━━ DATASET EXTRACT ━━
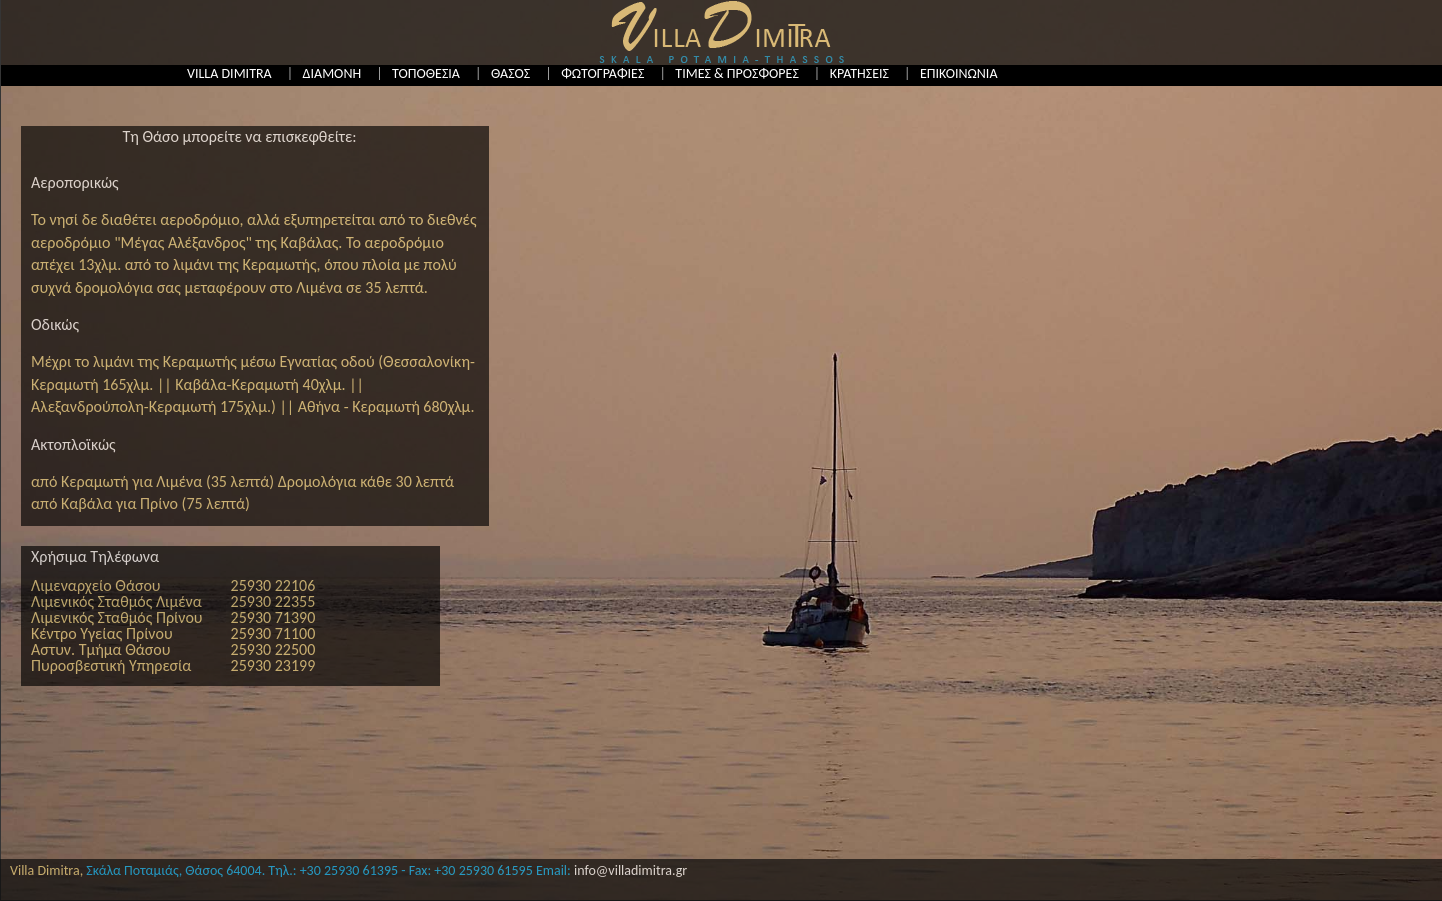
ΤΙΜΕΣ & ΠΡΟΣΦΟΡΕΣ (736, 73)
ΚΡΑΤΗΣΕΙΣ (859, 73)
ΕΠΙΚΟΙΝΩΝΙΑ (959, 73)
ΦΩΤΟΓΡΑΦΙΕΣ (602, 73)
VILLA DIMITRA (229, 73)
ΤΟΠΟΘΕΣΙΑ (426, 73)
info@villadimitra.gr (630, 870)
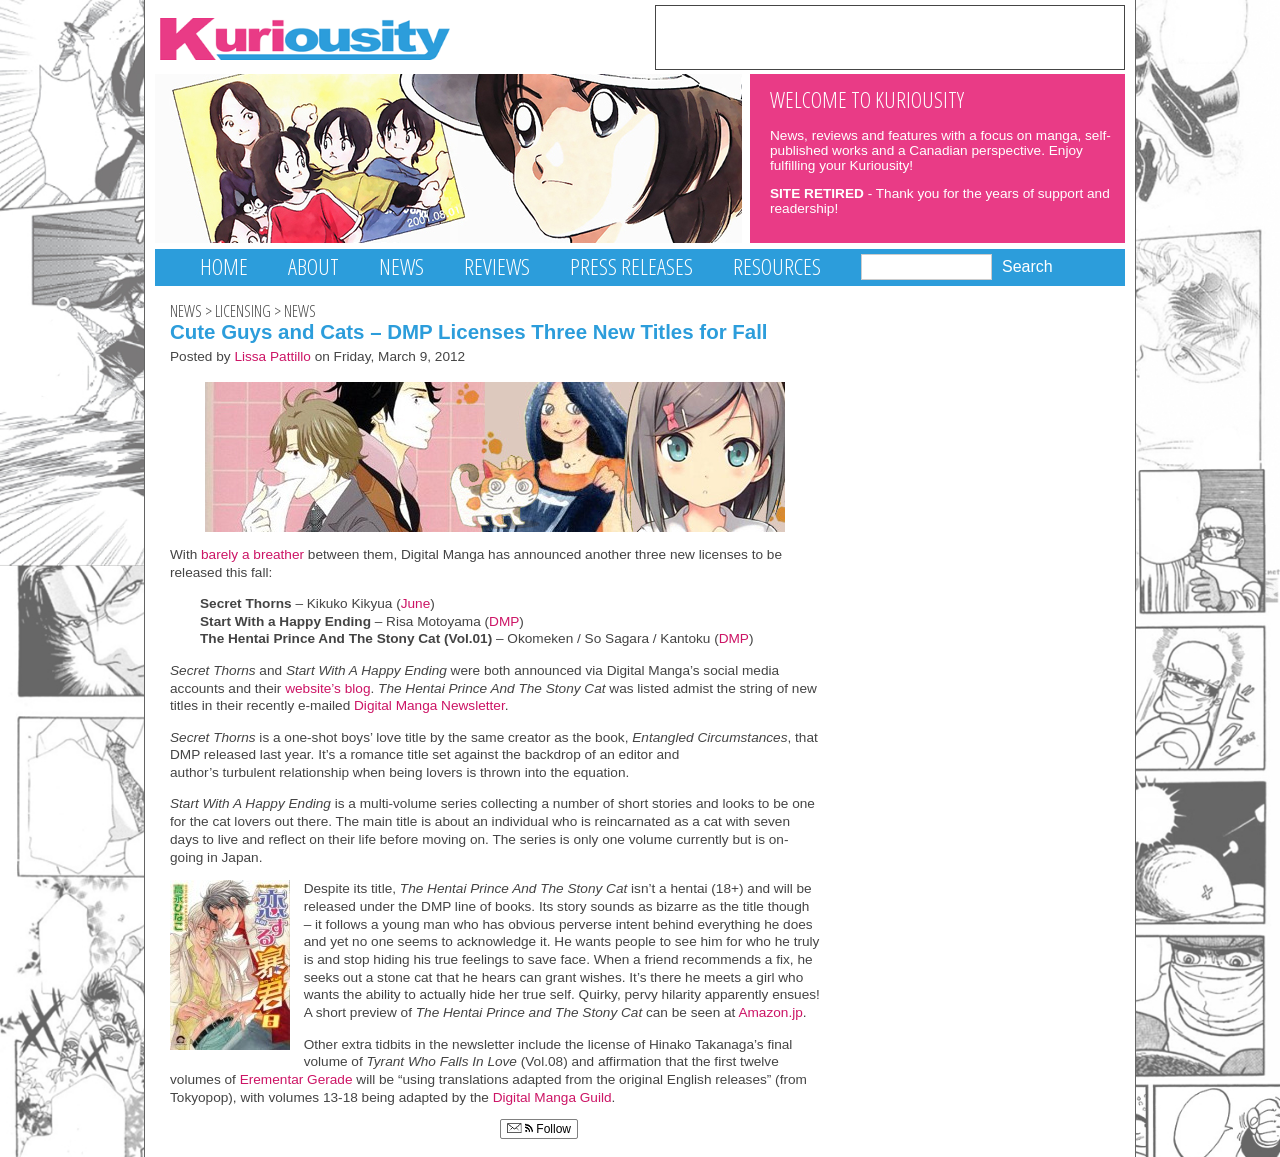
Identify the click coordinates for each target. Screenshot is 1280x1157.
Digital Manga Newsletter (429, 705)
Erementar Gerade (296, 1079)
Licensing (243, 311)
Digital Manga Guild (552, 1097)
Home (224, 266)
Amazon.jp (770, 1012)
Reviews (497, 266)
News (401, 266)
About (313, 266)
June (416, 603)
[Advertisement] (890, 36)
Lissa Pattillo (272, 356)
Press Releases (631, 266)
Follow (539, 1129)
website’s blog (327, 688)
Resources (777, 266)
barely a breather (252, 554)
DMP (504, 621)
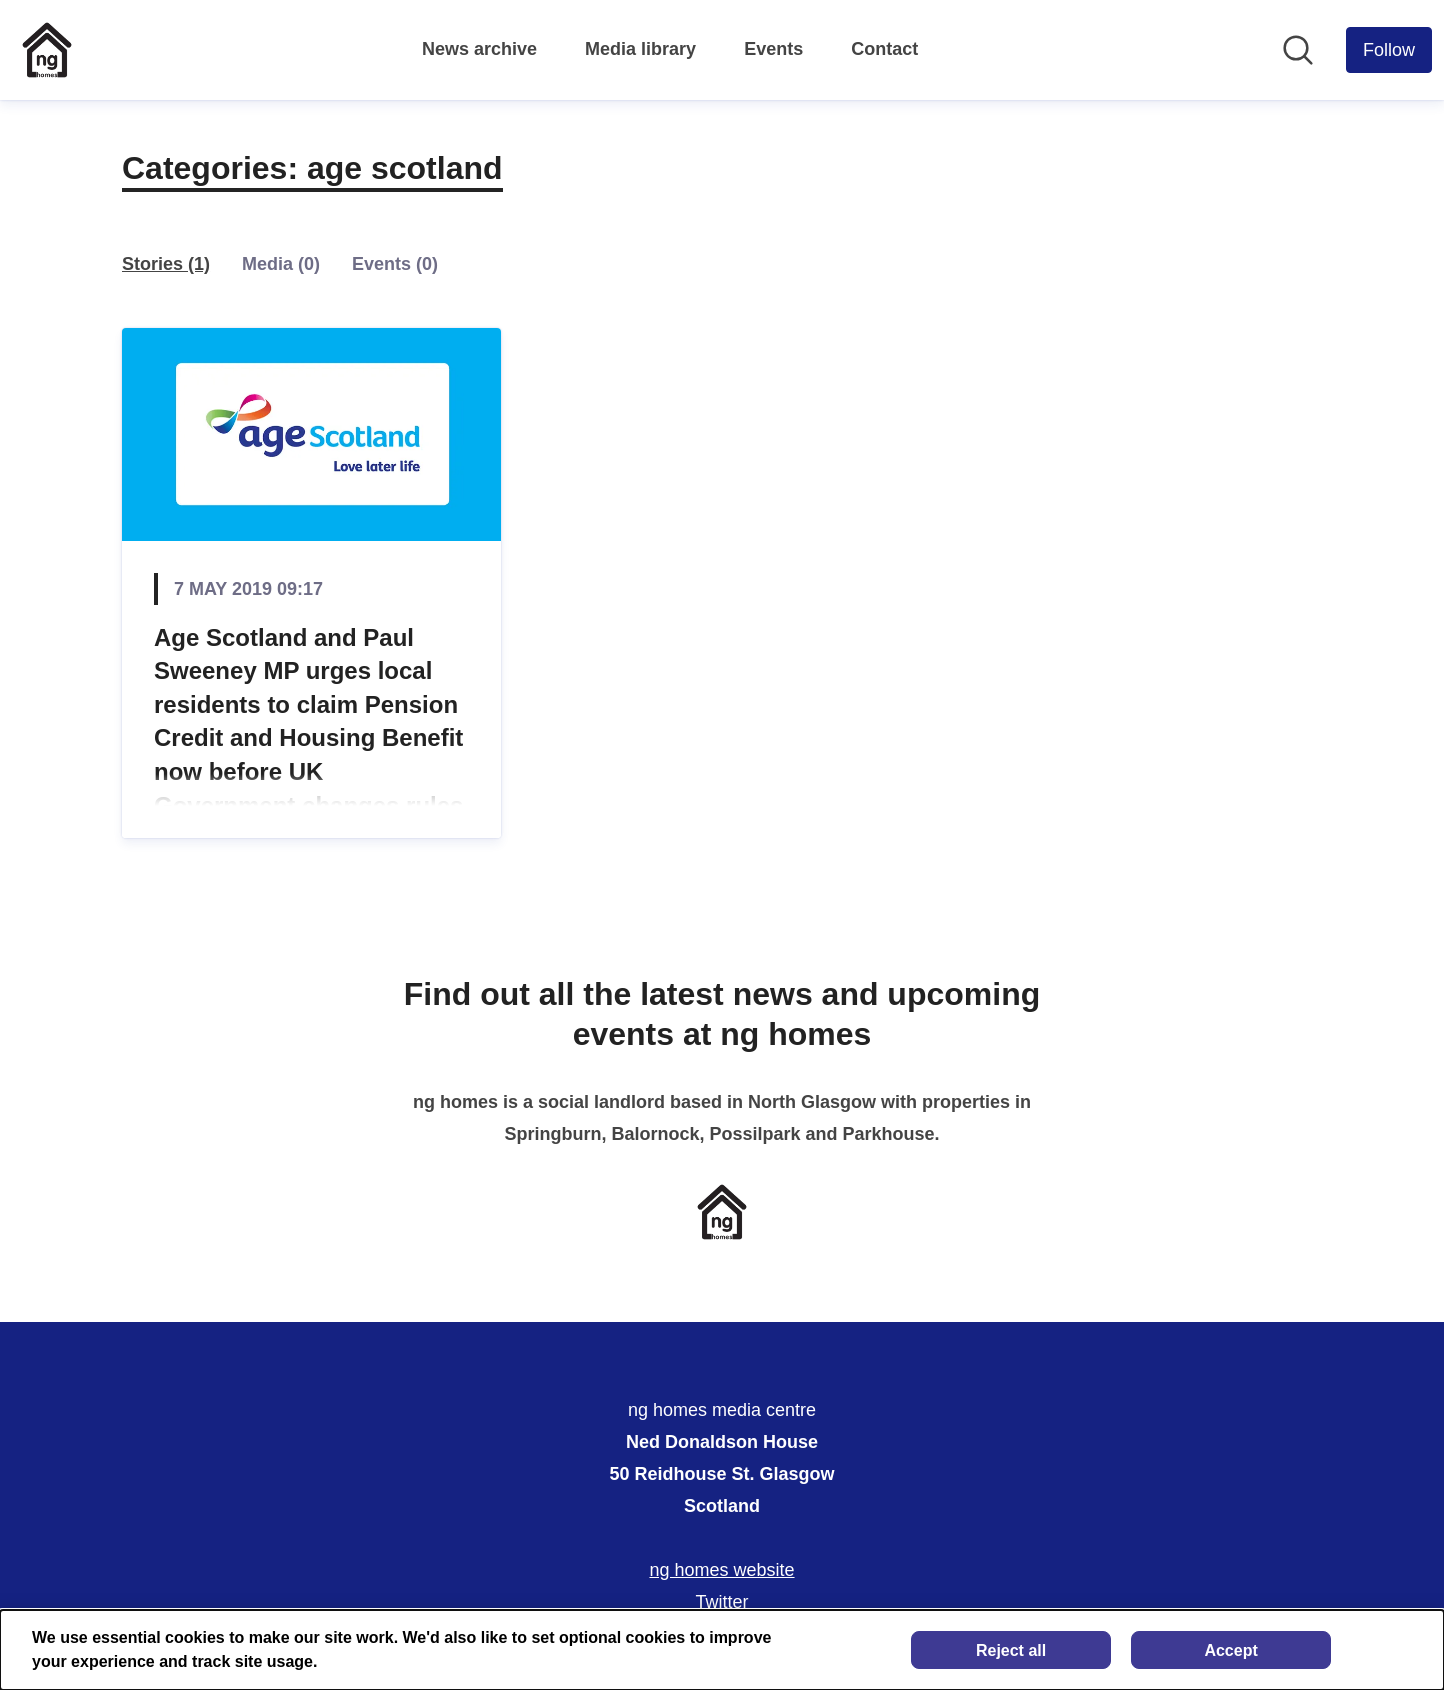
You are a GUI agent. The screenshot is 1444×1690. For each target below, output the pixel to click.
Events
━━━
Keep both end lines and retype everything in the records above from the line containing "Home (224, 266)" through the line containing "barely a breather (252, 554)", exactly, with nothing else.

ANSWER:
Home (224, 266)
Amazon.jp (770, 1012)
Reviews (497, 266)
News (401, 266)
About (313, 266)
June (416, 603)
[Advertisement] (890, 36)
Lissa Pattillo (272, 356)
Press Releases (631, 266)
Follow (539, 1129)
website’s blog (327, 688)
Resources (777, 266)
barely a breather (252, 554)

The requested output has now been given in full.